§ **Your task**
What is needed is the whole of the data, set down exactly.

§ **Material to process**

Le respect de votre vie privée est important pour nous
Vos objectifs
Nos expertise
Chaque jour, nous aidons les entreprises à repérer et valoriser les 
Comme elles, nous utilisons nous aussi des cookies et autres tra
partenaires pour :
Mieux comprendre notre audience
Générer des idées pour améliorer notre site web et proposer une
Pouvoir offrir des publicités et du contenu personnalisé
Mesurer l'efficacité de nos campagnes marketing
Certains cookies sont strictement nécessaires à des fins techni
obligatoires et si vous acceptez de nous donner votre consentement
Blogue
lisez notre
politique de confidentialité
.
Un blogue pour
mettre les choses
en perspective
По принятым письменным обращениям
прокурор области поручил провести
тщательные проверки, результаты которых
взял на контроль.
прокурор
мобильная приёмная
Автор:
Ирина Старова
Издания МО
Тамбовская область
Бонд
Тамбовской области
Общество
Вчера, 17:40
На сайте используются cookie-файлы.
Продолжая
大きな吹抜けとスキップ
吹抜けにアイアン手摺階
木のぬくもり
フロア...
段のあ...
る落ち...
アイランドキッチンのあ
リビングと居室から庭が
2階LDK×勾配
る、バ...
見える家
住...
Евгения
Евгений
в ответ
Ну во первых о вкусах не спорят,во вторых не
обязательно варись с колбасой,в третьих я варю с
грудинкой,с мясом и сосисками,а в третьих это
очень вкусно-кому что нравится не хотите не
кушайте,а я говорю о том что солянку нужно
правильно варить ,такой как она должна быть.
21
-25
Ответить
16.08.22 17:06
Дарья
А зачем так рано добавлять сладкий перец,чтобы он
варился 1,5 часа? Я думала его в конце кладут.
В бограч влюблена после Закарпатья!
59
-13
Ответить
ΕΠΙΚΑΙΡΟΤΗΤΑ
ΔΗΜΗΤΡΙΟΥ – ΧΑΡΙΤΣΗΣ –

§ **Your solution**
Le respect de votre vie privée est important pour nous
Vos objectifs
Nos expertise
Chaque jour, nous aidons les entreprises à repérer et valoriser les 
Comme elles, nous utilisons nous aussi des cookies et autres tra
partenaires pour :
Mieux comprendre notre audience
Générer des idées pour améliorer notre site web et proposer une
Pouvoir offrir des publicités et du contenu personnalisé
Mesurer l'efficacité de nos campagnes marketing
Certains cookies sont strictement nécessaires à des fins techni
obligatoires et si vous acceptez de nous donner votre consentement
Blogue
lisez notre
politique de confidentialité
.
Un blogue pour
mettre les choses
en perspective
По принятым письменным обращениям
прокурор области поручил провести
тщательные проверки, результаты которых
взял на контроль.
прокурор
мобильная приёмная
Автор:
Ирина Старова
Издания МО
Тамбовская область
Бонд
Тамбовской области
Общество
Вчера, 17:40
На сайте используются cookie-файлы.
Продолжая
大きな吹抜けとスキップ
吹抜けにアイアン手摺階
木のぬくもり
フロア...
段のあ...
る落ち...
アイランドキッチンのあ
リビングと居室から庭が
2階LDK×勾配
る、バ...
見える家
住...
Евгения
Евгений
в ответ
Ну во первых о вкусах не спорят,во вторых не
обязательно варись с колбасой,в третьих я варю с
грудинкой,с мясом и сосисками,а в третьих это
очень вкусно-кому что нравится не хотите не
кушайте,а я говорю о том что солянку нужно
правильно варить ,такой как она должна быть.
21
-25
Ответить
16.08.22 17:06
Дарья
А зачем так рано добавлять сладкий перец,чтобы он
варился 1,5 часа? Я думала его в конце кладут.
В бограч влюблена после Закарпатья!
59
-13
Ответить
ΕΠΙΚΑΙΡΟΤΗΤΑ
ΔΗΜΗΤΡΙΟΥ – ΧΑΡΙΤΣΗΣ –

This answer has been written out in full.